▸ **ASSIGNED TASK**:
Filter the data for lines with the word "color", then copy every line so identified.

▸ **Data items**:

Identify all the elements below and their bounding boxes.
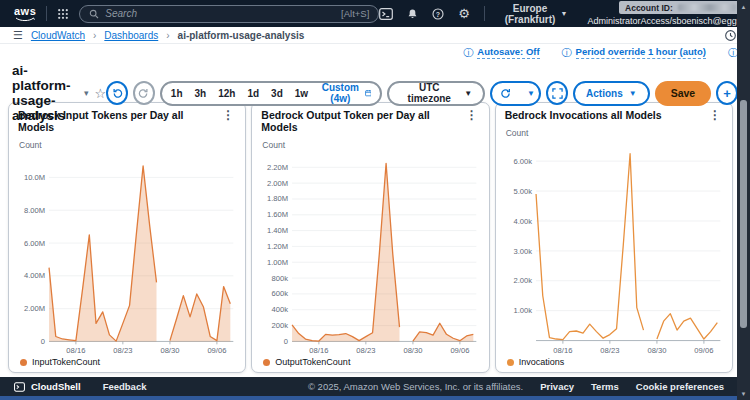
svg-text:1.80M: 1.80M <box>267 195 288 204</box>
chart-plot-invocations[interactable]: 1.00k2.00k3.00k4.00k5.00k6.00k08/1608/23… <box>505 138 723 356</box>
search-icon <box>89 9 99 19</box>
svg-text:1.20M: 1.20M <box>267 242 288 251</box>
svg-text:8.00M: 8.00M <box>24 206 45 215</box>
timezone-select[interactable]: UTC timezone ▼ <box>387 81 485 106</box>
search-shortcut: [Alt+S] <box>341 8 369 19</box>
dashboard-grid: Bedrock Input Tokens per Day all Models … <box>0 100 750 376</box>
account-id-box[interactable]: Account ID: ▼ <box>619 1 750 14</box>
range-1d[interactable]: 1d <box>241 88 265 99</box>
svg-text:09/06: 09/06 <box>694 346 713 355</box>
breadcrumb-cloudwatch[interactable]: CloudWatch <box>31 30 85 41</box>
add-widget-button[interactable]: + <box>716 81 738 105</box>
terms-link[interactable]: Terms <box>591 381 619 392</box>
legend-color-dot <box>263 359 270 366</box>
legend-item[interactable]: OutputTokenCount <box>261 356 479 368</box>
recently-visited-clock-icon[interactable] <box>724 29 737 42</box>
calendar-icon <box>365 88 372 98</box>
refresh-button[interactable] <box>492 83 519 104</box>
svg-text:4.00k: 4.00k <box>513 217 532 226</box>
aws-smile-icon <box>15 17 35 22</box>
legend-item[interactable]: InputTokenCount <box>18 356 236 368</box>
search-placeholder: Search <box>105 8 335 19</box>
scrollbar-thumb[interactable] <box>740 100 747 328</box>
svg-text:2.00M: 2.00M <box>267 179 288 188</box>
autosave-toggle[interactable]: ⓘ Autosave: Off <box>463 46 539 59</box>
svg-text:08/23: 08/23 <box>113 346 132 355</box>
search-input[interactable]: Search [Alt+S] <box>79 5 379 23</box>
apps-grid-icon[interactable] <box>57 8 69 20</box>
favorite-star-icon[interactable]: ☆ <box>95 87 107 100</box>
svg-text:08/30: 08/30 <box>404 346 423 355</box>
legend-item[interactable]: Invocations <box>505 356 723 368</box>
svg-text:0: 0 <box>284 337 288 346</box>
info-icon: ⓘ <box>562 48 572 58</box>
account-user-label: AdministratorAccess/sboenisch@eggs.de <box>587 16 750 26</box>
fullscreen-icon <box>552 88 563 99</box>
aws-logo[interactable]: aws <box>14 6 36 22</box>
autosave-label: Autosave: Off <box>477 46 539 59</box>
info-icon: ⓘ <box>463 48 473 58</box>
svg-text:400k: 400k <box>272 305 289 314</box>
period-override-toggle[interactable]: ⓘ Period override 1 hour (auto) <box>562 46 706 59</box>
refresh-options-button[interactable]: ▼ <box>519 83 541 104</box>
terminal-icon <box>14 382 25 392</box>
range-1h[interactable]: 1h <box>165 88 189 99</box>
svg-text:200k: 200k <box>272 321 289 330</box>
svg-text:6.00M: 6.00M <box>24 239 45 248</box>
range-3h[interactable]: 3h <box>189 88 213 99</box>
chart-plot-input-tokens[interactable]: 02.00M4.00M6.00M8.00M10.0M08/1608/2308/3… <box>18 150 236 356</box>
scroll-up-icon[interactable]: ▲ <box>737 1 750 12</box>
legend-label: OutputTokenCount <box>275 357 350 367</box>
cloudshell-icon[interactable] <box>379 8 393 20</box>
svg-text:1.00M: 1.00M <box>267 258 288 267</box>
breadcrumb-dashboards[interactable]: Dashboards <box>104 30 158 41</box>
redo-button[interactable] <box>133 81 155 105</box>
svg-text:1.40M: 1.40M <box>267 226 288 235</box>
svg-text:08/23: 08/23 <box>600 346 619 355</box>
save-button[interactable]: Save <box>655 81 712 106</box>
svg-text:2.00M: 2.00M <box>24 304 45 313</box>
copyright-text: © 2025, Amazon Web Services, Inc. or its… <box>308 381 523 392</box>
legend-color-dot <box>507 359 514 366</box>
chevron-down-icon: ▼ <box>629 89 637 98</box>
time-range-control: 1h 3h 12h 1d 3d 1w Custom (4w) <box>160 81 383 106</box>
settings-gear-icon[interactable]: ⚙ <box>458 7 470 20</box>
svg-text:09/06: 09/06 <box>451 346 470 355</box>
svg-text:1.60M: 1.60M <box>267 210 288 219</box>
dashboard-title-dropdown[interactable]: ai-platform-usage-analysis ▾ ☆ <box>12 63 106 123</box>
chart-plot-output-tokens[interactable]: 0200k400k600k800k1.00M1.20M1.40M1.60M1.8… <box>261 150 479 356</box>
cloudshell-button[interactable]: CloudShell <box>14 381 81 392</box>
range-1w[interactable]: 1w <box>289 88 314 99</box>
vertical-scrollbar[interactable]: ▲ ▼ <box>737 0 750 400</box>
bottom-edge-strip <box>0 396 750 400</box>
cookie-preferences-link[interactable]: Cookie preferences <box>636 381 724 392</box>
svg-text:1.00k: 1.00k <box>513 306 532 315</box>
fullscreen-button[interactable] <box>546 81 568 105</box>
undo-button[interactable] <box>106 81 128 105</box>
range-12h[interactable]: 12h <box>212 88 241 99</box>
svg-text:?: ? <box>436 10 440 17</box>
svg-text:4.00M: 4.00M <box>24 271 45 280</box>
feedback-button[interactable]: Feedback <box>103 381 147 392</box>
svg-text:6.00k: 6.00k <box>513 157 532 166</box>
breadcrumb-bar: ☰ CloudWatch › Dashboards › ai-platform-… <box>0 27 750 44</box>
privacy-link[interactable]: Privacy <box>540 381 574 392</box>
svg-text:09/06: 09/06 <box>207 346 226 355</box>
notifications-bell-icon[interactable] <box>407 8 418 20</box>
hamburger-menu-icon[interactable]: ☰ <box>13 30 23 41</box>
svg-text:08/16: 08/16 <box>553 346 572 355</box>
actions-button[interactable]: Actions ▼ <box>573 81 650 106</box>
range-custom[interactable]: Custom (4w) <box>314 82 377 104</box>
breadcrumb-current: ai-platform-usage-analysis <box>178 30 305 41</box>
nav-divider <box>484 6 485 21</box>
range-3d[interactable]: 3d <box>265 88 289 99</box>
svg-text:08/30: 08/30 <box>160 346 179 355</box>
account-menu[interactable]: Account ID: ▼ AdministratorAccess/sboeni… <box>587 1 750 26</box>
region-selector[interactable]: Europe (Frankfurt) ▼ <box>499 2 574 26</box>
svg-text:2.20M: 2.20M <box>267 163 288 172</box>
chevron-down-icon: ▼ <box>527 89 535 98</box>
svg-text:2.00k: 2.00k <box>513 276 532 285</box>
scroll-down-icon[interactable]: ▼ <box>737 388 750 399</box>
help-icon[interactable]: ? <box>432 8 444 20</box>
y-axis-label: Count <box>506 128 723 138</box>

▸ **EXERCISE SOLUTION**:
legend-color-dot <box>263 359 270 366</box>
legend-color-dot <box>507 359 514 366</box>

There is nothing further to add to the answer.